Problem requirements:
In the data that follows, find the line with "とても見やすくまとめて頂いており、助かりました"; transcribe it, every later line up to the one with "このサイトのRSSフィードを購読", and that line as well, exactly and with no others.

---------- Input

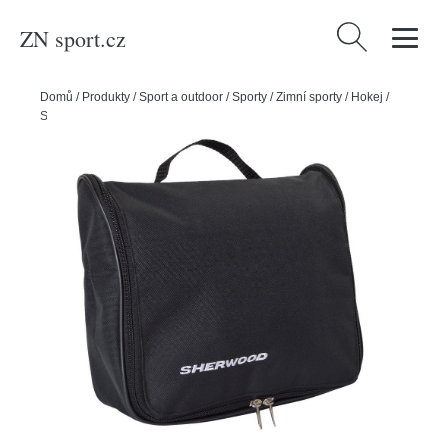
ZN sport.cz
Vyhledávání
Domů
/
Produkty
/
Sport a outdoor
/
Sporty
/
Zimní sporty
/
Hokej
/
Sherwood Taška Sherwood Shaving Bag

--------------------
---------- Input

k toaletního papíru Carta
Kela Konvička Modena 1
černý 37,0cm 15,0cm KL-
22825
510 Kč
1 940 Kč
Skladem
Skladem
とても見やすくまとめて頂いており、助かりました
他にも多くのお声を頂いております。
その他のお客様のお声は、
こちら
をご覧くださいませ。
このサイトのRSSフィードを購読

--------------------
---------- Input

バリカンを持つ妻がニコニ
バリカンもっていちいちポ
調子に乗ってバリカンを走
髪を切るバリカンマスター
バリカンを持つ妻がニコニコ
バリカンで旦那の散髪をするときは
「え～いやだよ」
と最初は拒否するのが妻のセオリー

--------------------

Answer space:
とても見やすくまとめて頂いており、助かりました
他にも多くのお声を頂いております。
その他のお客様のお声は、
こちら
をご覧くださいませ。
このサイトのRSSフィードを購読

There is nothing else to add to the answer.